HOUSTON — A tennis court in a giant dome. It was a sight as wild as the actual match that took place on it 48 years ago.
“The Astrodome at that point was only 8 years old,” Houston Post and Houston Chronicle sportswriter Dale Robertson said. “It was attracting these kinds of circus-like events.”
Roberston vividly recalls the duel labeled the “Battle of the Sexes” between Billie Jean King and Bobby Riggs back in 1973.
“It was extremely loud and there was a lot of energy,” Robertson said. “There was a lot of good-natured stuff between husbands and wives, boyfriends and girlfriends. It was clear, certainly that I could tell, that every woman in the building was behind Billie Jean.”
Some say the match served as a turning point in the fight for equality in sports. A proud moment for girls and women across the country, especially for one who was courtside for the whole thing.

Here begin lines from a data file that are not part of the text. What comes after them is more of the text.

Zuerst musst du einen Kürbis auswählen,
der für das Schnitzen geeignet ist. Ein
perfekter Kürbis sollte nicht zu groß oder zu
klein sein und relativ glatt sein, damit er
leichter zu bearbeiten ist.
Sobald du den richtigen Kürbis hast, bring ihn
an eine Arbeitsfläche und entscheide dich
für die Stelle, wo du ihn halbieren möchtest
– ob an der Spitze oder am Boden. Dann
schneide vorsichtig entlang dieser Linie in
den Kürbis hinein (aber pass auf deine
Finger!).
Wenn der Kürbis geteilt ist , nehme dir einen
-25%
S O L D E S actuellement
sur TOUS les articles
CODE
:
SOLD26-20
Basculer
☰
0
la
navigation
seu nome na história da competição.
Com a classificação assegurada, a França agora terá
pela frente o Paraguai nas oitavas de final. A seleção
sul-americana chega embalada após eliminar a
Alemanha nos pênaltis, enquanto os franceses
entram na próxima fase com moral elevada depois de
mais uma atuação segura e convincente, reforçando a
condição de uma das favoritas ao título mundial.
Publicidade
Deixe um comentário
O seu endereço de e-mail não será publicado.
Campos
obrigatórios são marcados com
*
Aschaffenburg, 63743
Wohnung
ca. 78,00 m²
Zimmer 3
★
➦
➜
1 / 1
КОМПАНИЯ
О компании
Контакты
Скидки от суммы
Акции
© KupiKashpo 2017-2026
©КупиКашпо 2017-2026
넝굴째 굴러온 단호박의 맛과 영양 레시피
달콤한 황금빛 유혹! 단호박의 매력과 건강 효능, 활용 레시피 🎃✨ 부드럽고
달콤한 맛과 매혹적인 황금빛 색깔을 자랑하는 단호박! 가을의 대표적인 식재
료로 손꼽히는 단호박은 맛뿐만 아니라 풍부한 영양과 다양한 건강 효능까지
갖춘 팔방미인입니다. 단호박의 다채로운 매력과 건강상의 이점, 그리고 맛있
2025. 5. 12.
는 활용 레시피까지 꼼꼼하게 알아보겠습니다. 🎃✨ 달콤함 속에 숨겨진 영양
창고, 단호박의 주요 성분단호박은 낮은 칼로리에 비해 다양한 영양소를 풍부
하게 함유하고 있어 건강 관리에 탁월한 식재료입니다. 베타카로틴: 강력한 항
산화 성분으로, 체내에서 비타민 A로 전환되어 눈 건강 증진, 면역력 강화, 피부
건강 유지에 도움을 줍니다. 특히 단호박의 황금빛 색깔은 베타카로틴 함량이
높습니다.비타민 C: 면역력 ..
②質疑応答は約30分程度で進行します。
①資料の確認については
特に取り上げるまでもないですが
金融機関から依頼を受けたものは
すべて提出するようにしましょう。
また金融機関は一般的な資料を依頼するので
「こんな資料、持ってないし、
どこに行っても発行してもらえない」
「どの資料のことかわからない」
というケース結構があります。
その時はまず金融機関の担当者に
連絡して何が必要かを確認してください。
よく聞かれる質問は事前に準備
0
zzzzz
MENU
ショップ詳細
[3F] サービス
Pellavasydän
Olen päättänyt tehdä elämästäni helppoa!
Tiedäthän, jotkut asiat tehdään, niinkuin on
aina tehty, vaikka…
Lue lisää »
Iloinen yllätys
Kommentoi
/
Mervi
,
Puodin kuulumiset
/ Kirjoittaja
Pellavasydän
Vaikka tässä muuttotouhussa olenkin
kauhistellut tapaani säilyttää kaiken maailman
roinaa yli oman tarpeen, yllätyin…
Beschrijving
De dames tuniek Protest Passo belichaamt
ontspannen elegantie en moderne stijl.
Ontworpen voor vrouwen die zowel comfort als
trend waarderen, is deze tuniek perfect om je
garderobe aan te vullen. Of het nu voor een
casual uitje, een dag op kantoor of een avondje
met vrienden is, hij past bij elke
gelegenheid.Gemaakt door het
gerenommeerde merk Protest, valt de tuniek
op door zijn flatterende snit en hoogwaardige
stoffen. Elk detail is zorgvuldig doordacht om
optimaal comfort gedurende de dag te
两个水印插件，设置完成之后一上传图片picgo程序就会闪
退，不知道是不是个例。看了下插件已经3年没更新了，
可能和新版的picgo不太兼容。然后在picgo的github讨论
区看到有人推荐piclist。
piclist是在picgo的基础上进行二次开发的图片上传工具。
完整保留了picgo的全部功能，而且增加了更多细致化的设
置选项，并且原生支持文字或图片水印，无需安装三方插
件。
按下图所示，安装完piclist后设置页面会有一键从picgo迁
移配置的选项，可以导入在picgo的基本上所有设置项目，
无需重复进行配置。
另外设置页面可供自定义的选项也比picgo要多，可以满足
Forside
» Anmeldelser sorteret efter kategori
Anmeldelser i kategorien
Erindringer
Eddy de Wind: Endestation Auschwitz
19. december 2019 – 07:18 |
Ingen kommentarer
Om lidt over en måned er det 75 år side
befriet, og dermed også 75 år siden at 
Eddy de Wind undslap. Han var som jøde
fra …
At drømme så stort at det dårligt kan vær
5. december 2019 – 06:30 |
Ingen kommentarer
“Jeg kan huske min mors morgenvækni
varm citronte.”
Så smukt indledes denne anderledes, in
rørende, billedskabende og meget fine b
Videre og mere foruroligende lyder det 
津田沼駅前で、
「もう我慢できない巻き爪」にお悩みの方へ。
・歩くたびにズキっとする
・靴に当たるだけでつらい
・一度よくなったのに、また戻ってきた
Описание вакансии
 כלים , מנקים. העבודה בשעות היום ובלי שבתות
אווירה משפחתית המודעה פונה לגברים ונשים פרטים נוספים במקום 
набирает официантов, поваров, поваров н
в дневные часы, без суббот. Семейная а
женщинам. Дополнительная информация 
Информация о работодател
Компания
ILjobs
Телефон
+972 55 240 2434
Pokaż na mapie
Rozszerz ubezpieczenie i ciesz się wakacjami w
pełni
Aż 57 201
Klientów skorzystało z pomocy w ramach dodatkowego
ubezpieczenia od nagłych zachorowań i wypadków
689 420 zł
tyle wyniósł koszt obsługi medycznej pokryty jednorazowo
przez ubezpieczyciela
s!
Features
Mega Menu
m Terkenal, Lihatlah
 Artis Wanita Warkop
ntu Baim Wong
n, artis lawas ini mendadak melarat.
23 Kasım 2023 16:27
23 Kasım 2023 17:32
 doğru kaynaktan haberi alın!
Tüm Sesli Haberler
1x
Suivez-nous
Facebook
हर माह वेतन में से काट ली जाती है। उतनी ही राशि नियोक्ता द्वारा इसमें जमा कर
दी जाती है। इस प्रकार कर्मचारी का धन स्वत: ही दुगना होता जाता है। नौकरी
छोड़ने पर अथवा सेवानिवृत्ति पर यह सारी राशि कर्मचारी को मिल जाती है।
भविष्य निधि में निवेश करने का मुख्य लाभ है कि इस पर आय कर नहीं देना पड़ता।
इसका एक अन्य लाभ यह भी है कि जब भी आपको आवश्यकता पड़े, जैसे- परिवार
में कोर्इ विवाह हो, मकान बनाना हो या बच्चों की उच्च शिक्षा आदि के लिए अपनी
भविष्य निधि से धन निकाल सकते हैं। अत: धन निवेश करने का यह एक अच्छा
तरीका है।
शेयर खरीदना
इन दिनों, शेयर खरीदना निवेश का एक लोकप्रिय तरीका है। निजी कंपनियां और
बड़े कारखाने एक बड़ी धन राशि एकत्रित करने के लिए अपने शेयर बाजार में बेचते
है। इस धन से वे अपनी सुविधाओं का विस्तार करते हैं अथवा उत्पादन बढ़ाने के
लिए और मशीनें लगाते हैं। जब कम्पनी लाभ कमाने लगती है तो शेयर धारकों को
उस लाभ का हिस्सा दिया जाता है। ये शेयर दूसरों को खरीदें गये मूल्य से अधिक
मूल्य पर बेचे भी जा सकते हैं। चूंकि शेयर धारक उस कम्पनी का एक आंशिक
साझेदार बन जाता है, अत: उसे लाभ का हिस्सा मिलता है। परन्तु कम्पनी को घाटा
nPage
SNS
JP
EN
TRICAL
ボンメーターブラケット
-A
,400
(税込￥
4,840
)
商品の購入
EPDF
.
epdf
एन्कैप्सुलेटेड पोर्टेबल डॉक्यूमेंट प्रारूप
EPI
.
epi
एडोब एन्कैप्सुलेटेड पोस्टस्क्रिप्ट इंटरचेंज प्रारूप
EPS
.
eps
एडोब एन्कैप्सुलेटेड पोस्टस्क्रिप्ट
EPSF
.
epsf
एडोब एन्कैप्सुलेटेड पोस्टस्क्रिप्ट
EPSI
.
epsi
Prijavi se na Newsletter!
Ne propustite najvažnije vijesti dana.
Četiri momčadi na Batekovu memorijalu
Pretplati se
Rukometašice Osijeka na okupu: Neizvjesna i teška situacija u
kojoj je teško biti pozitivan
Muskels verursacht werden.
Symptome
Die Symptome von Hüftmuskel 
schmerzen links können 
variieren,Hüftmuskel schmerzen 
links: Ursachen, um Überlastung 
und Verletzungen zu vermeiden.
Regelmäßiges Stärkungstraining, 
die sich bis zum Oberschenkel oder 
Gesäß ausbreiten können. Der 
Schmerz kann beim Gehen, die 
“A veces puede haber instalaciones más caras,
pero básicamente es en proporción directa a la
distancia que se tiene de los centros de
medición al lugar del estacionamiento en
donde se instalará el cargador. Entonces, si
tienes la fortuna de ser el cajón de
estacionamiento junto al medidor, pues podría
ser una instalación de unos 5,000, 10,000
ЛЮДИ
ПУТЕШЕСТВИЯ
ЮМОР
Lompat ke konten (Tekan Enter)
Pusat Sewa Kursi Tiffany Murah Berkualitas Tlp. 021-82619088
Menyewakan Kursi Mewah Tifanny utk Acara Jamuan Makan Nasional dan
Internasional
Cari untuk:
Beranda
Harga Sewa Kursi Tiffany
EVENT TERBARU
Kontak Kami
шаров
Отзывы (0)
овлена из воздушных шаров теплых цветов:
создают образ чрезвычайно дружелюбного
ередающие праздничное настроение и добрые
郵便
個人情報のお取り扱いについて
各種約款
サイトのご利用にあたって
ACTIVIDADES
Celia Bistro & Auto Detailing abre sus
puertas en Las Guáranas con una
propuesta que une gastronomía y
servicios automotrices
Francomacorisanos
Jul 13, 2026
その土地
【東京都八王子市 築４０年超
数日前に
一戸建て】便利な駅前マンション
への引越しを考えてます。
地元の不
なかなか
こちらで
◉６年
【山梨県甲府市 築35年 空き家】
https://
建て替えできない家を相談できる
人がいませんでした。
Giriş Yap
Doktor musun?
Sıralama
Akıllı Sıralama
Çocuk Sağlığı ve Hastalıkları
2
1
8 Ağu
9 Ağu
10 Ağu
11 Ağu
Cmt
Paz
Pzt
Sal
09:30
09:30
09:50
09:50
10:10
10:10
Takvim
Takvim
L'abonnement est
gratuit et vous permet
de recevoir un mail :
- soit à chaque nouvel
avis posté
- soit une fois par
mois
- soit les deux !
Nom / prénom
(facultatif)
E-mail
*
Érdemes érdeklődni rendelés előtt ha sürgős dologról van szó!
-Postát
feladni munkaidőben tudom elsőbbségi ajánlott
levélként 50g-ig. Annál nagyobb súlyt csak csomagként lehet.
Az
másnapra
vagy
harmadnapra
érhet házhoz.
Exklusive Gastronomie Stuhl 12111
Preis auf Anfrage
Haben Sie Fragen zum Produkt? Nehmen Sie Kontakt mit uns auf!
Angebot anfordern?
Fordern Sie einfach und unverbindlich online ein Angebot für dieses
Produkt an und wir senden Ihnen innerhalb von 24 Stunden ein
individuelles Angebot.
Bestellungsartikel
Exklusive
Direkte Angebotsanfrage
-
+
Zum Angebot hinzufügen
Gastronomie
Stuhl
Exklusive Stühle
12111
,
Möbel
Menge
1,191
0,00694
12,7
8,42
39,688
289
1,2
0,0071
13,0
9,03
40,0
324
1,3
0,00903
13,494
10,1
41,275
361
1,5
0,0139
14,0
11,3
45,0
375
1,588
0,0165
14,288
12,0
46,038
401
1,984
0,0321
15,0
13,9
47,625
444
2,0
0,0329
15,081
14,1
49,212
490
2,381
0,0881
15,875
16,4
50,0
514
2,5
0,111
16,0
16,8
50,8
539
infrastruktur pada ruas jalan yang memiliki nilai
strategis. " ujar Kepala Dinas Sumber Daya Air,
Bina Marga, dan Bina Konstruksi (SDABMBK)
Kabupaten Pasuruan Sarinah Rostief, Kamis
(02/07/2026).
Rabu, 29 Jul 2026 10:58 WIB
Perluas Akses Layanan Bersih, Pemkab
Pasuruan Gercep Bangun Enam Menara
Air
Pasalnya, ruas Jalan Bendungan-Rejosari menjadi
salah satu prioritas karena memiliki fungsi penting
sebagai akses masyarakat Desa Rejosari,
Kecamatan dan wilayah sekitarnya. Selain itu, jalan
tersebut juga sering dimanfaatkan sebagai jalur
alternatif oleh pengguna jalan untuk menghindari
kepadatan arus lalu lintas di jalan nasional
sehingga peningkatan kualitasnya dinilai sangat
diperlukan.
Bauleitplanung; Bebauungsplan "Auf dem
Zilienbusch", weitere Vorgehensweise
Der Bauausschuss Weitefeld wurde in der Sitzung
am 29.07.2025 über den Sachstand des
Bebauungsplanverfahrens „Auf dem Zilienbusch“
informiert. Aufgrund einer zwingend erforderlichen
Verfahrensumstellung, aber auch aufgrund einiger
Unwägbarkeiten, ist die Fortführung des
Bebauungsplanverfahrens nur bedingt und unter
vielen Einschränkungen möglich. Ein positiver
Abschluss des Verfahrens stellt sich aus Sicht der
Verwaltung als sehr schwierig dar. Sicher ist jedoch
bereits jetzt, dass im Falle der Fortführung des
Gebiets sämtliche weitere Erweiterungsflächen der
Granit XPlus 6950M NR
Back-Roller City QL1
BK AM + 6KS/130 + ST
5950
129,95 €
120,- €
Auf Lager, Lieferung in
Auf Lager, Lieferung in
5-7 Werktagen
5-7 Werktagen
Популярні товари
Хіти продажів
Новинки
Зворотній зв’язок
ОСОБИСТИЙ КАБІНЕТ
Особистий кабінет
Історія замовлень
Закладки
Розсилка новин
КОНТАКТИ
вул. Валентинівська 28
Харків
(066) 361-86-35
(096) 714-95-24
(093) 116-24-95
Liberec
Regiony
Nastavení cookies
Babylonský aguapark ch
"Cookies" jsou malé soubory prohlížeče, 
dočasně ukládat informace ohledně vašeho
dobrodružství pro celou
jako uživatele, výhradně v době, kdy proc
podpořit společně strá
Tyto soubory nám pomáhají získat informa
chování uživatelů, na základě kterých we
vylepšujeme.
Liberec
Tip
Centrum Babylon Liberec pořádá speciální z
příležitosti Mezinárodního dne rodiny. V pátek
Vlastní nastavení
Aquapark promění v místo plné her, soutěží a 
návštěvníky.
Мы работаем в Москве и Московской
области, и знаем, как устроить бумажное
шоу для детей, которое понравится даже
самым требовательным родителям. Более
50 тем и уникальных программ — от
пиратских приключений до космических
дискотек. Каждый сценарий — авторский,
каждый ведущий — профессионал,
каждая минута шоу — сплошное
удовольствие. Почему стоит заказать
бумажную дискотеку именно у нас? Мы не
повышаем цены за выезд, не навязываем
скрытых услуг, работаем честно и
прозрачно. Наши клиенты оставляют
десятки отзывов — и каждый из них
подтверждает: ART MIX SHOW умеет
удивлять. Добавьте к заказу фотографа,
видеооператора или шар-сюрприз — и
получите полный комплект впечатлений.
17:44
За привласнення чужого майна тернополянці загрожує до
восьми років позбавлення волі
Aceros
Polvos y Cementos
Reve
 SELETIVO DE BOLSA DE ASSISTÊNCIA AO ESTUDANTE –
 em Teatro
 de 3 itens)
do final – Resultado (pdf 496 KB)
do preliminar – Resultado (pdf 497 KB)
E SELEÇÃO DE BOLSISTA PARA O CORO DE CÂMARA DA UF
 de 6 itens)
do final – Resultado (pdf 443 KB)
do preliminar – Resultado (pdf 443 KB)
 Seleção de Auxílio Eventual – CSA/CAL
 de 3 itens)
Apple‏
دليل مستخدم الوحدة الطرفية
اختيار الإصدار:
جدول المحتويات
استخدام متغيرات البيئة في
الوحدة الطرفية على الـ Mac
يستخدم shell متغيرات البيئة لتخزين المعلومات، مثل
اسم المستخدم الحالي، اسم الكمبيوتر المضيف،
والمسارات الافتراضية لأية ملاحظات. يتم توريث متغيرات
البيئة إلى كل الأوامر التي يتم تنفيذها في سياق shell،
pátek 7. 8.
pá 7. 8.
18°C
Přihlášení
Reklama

“As little girls, we wanted her to win so badly,” recalls former ball girl Jennifer Donnan. “We were thrilled that she did win.”
A former Rice tennis player, Donnan was one of several ball girls part of the match. She won the chance to sit courtside by reaching the semifinals of a tournament held to decide which young men and women would serve as ball boys and ball girls.
“It was such a huge deal for tennis players and for really anybody in Houston,” Donnan said. “It was this big women’s lib thing.”
Houstonian and former Tulane tennis player Eva Batson was also a ball girl at the event. She beat Donnan in that tournament and recalls a rather uncomfortable exchange with Riggs at the end of that competition.
“Bobby Riggs was in town to do some promotions for the match, so he was actually at the trophy presentation which was a big deal,” said Batson, who was 13 at the time. “As he presented me with my trophy, he asked me if he could autograph my midriff. Yeah, kind of a little abrasive.”
Unlike Donnan, Batson’s memory of the match is a bit different and the impact it had on her less profound. She also had an exchange with King during the match, in which she was called out by the umpire for not retrieving a ball that she was told wasn’t hers to get.
“I was a little under-impressed with these two clowns,” Batson said. “At the time I kind of felt like it was adults behaving poorly.”
These two former ball girls were a part of history, something many can’t lay claim to.